## What is BigQuery?

Google BigQuery is an enterprise data warehouse built using BigTable and Google Cloud Platform. It’s serverless and completely managed.

You can access BigQuery by using the Cloud Console or the classic web UI, by using a command-line tool, or by making calls to the BigQuery REST API using a variety of client libraries such as Java, .NET, or Python. There are also a variety of third-party tools that you can use to interact with BigQuery, such as visualizing the data or loading the data.

## How BigQuery Stores Data?

BigQuery stores data in a columnar format — Capacitor (which is a successor of ColumnarIO). BigQuery achieves very high compression ratio and scan throughput. Unlike ColumnarIO, now on BigQuery, you can directly operate on compressed data without decompressing it.
Columnar storage has the following advantages:

- Traffic minimization — When you submit a query, the required column values on each query are scanned and only those are transferred on query execution. E.g., a query `SELECT title FROM Collection` would access the title column values only.

- Higher compression ratio — Columnar storage can achieve a compression ratio of 1:10, whereas ordinary row-based storage can compress at roughly 1:3.

![title](column-oriented.png)

## How the Query Gets Executed?

BigQuery depends on Borg for data processing. Borg simultaneously instantiates hundreds of Dremel jobs across required clusters made up of thousands of machines. In addition to assigning compute capacity for Dremel jobs, Borg handles fault-tolerance as well.

Now, how do you design/execute a query which can run on thousands of nodes and fetches the result? This challenge was overcome by using the Tree Architecture. This architecture forms a gigantically parallel distributed tree for pushing down a query to the tree and aggregating the results from the leaves at a blazingly fast speed.

![title](query-engine.png)

### Course 1

#### Module 1

- Reasons why Google Cloud Platform is used for Data Analysis;

    - Storage is cheap
    - Focus on queries, not infrastructure
    - Massive scalability

- Traditional big data platforms require an investment in infrastructure;

    - RAM
    - CPU
    - Network
    - Maintenance 

- Seperation of storage and computing power enables efficient resource allocation. --Pay for only the resources you are using and no more.

- BigQuery scales automatically and you only pay for what you use. Fully managed infrastructure scales to process faster and you only pay bytes processes + storage.

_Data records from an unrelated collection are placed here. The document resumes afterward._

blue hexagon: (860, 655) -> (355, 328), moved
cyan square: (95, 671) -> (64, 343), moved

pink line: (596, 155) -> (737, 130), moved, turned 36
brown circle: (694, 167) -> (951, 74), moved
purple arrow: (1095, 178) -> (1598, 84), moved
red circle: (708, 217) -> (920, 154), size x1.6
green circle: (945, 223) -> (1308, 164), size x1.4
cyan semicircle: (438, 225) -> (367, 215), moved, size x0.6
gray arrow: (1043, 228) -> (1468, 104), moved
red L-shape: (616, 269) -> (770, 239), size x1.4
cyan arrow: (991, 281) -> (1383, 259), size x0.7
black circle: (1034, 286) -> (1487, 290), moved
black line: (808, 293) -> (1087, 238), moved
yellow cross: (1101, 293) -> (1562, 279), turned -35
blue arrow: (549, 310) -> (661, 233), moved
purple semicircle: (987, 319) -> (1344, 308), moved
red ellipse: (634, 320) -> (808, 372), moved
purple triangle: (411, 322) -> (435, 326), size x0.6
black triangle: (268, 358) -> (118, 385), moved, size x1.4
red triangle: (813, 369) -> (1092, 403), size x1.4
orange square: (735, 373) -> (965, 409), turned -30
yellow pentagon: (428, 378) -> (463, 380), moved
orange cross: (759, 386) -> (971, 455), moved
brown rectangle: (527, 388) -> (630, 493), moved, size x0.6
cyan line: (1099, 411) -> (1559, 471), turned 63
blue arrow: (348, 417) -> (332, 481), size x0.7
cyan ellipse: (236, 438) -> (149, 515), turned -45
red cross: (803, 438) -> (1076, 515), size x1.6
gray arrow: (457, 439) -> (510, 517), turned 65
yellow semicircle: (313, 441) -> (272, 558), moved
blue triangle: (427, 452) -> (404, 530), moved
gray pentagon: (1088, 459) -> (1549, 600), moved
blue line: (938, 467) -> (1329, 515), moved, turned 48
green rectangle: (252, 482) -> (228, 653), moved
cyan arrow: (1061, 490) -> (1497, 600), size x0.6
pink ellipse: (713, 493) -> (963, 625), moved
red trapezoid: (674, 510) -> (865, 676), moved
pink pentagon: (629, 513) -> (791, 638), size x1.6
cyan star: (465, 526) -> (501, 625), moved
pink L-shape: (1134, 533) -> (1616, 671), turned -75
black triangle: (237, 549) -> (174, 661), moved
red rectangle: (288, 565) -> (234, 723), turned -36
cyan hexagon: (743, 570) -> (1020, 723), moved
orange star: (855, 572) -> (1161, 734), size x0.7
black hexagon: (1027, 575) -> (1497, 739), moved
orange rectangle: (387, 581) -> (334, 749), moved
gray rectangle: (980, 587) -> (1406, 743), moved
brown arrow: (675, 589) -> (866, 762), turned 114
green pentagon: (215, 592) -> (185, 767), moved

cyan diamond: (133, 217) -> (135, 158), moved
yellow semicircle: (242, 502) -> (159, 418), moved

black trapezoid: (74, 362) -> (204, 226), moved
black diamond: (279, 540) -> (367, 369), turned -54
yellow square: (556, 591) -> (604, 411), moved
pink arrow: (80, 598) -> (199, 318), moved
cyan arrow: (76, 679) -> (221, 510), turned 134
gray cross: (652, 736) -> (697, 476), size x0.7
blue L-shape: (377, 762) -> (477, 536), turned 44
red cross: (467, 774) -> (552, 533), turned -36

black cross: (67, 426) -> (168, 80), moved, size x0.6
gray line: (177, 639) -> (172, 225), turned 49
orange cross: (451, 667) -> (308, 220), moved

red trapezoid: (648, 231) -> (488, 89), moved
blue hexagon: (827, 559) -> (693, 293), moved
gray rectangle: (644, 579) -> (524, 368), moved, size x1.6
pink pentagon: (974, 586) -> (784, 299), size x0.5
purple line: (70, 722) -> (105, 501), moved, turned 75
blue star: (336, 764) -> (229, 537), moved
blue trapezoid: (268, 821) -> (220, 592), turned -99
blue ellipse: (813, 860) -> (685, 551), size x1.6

- Projects organize and govern your activities in the cloud;

    - Navigate and launch cloud tools for your project by exploring the Products and Services menu
    - Work collaboratively by adding project users through IAM(Identity and Access Management)
    - Authorize tools and apps through the API manager

- Commonly used resources by data analysts; 

- Storage in Google Cloud Storage
    - Buckets are scalable containers that hold your data
    - You can create and upload files to your buckets within your Cloud Console
    
- Datasets in Google BigQuery

- Billed resources;

    - Storage in Google Cloud Storage
        - Billed for Bucket Storage

    - Datasets in Google BigQuery
        - Billed for Query processing
        - Billed for Table Storage

#### Module 2

- Things can be handled under GCP;

    - Ingest
    - Transform
    - Store
    - Analyze
    - Visualize

- In BigQuery we are billed for the bytes that we have processed so far. In this case we always need to check how much data will be processed at the specific query. On the other hand 5TB is free monthly.

- Sample Query

    SELECT EXTRACT(DAYOFWEEK FROM trip_start_timestamp) as day, count(1) as rides
    FROM `bigquery-public-data.chicago_taxi_trips.taxi_trips` 
    where trip_seconds > 1000
    group by 1

- Queries can be saved and shared via links.

- Command + Click on the table allows us to visualise the columns in the table.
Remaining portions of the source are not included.